Pois bem nobre leitor, errar é
humano, mas o problema é quando e onde se erra. Ouvi de um grande banqueiro
brasileiro em um congresso na semana passada: “cometa erros, mas não quando
estiver pilotando um avião” e esse recado serve muito bem para a atual equipe econômica
do governo brasileiro. Errar pilotando uma das maiores economias do mundo é complicado,
pois erros econômicos têm conseqüências gravíssimas, como diz o ditado: “médicos
matam no varejo e economistas no atacado”.
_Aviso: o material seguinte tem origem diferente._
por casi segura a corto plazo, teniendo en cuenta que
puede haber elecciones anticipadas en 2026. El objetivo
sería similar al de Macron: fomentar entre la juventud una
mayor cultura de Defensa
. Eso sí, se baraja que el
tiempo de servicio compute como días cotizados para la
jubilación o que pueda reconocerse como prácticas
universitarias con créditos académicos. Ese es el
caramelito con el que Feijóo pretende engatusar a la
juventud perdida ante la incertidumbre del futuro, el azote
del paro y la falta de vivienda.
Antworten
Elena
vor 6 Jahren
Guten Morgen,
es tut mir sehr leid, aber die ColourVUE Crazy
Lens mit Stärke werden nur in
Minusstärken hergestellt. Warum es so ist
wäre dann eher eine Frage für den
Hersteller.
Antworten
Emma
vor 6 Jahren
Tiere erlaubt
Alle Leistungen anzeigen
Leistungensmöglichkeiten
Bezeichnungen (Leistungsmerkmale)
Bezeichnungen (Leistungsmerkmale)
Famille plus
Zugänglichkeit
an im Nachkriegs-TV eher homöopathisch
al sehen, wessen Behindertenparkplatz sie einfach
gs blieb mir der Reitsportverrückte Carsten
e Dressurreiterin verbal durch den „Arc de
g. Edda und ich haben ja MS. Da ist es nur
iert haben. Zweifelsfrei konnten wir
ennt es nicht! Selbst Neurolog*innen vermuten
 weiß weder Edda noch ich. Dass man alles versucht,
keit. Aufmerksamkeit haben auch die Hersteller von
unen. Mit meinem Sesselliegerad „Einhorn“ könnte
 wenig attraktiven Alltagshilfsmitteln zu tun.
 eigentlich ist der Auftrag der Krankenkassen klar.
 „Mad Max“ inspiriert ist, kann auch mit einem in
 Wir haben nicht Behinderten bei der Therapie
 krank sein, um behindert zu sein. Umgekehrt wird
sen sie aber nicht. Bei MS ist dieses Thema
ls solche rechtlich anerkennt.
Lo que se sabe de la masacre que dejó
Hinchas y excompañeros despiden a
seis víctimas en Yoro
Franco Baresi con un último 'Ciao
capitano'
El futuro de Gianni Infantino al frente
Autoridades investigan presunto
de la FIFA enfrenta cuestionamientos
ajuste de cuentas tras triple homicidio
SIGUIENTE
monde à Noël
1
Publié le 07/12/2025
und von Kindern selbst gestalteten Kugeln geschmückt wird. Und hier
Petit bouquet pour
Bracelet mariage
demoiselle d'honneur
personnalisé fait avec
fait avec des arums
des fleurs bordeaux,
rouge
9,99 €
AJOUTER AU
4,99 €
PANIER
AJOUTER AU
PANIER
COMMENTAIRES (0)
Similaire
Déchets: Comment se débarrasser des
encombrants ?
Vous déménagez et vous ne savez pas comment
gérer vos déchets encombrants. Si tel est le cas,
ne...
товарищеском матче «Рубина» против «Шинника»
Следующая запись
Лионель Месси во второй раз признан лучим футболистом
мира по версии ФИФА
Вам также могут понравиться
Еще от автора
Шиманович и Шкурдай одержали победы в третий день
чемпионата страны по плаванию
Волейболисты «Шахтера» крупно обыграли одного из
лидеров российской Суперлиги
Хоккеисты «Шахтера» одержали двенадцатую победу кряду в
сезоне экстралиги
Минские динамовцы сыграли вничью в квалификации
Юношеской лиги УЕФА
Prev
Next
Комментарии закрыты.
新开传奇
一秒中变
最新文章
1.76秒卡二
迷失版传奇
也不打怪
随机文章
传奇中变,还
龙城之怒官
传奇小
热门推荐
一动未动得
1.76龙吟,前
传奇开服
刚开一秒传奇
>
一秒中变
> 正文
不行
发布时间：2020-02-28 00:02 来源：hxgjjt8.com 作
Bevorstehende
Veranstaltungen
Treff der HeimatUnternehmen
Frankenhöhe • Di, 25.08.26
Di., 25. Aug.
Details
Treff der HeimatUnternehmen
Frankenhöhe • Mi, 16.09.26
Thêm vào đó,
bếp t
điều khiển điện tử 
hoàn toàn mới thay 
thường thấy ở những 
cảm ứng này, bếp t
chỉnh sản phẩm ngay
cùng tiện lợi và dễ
Então vamos aos erros que podem
fazer uma economia entrar em dificuldades e fazer com que uma sociedade inteira
pague por isso:
1- Leniência
com a inflação (deixar a inflação superar o teto da meta é um perigo para
formação das expectativas dos agentes. O IPCA superou o teto da meta em 6,59%).
2- Excesso
de intervenção na economia (mudança de forma arbitraria na economia tem feito a
taxa de investimento se retrair deteriorando a percepção do investidor sobre o
mercado brasileiro, tanto em bolsa quanto em formação de capital fixo. Ex: Eletropaulo na Bolsa; ELPL4 ação cotada em 02/2013 – R$ 32,00 –
06/2013 – R$ 6,50, isso para não falar em PETROBRAS).
3- Taxa
de câmbio gerida de forma de destrambelhada (o câmbio é ou não é uma variável de
controle da inflação para o governo? É uma variável de política comercial? Qual
a importância da taxa de câmbio para a cor da gravata do ministro da fazenda? - algo mais ou menos assim)
4- Tendência
de descontrole das contas públicas (redução da meta do superávit primário,
malabarismo para fechar as contas públicas e a manutenção de políticas anticíclicas
com redução das receitas fiscais em detrimento do não aquecimento da economia –
risco grande)
5- ...
entre outros que não vou comentar aqui, pois vão tomar muito esse artigo, mas que preocupam tanto quanto os
apresentados.
Assim, podemos considerar que o
futuro da economia brasileira pode viver um ajuste amargo nos próximos meses
(pós eleição 2014). Uma provável elevação da taxa de desemprego, caso a economia não cresça
(para confirmar a lei de Okun), por tabela o aumento da taxa de inadimplência e
a queda/estabilização do valor dos ativos imobiliários e queda no valor
dos bens duráveis e uma provável retomado de afrouxamento monetário pelo BC com a retomada da tendencia de cortes na taxa básica de juros no meados/final
de 2015...
Entretanto quem faz previsão e
acerta é a Mãe Diná e o senhor ministro Guido, não irei me arriscar em fazer futurologia,
afinal o que realmente importa e pode fazer esse governo (no entendimento dele)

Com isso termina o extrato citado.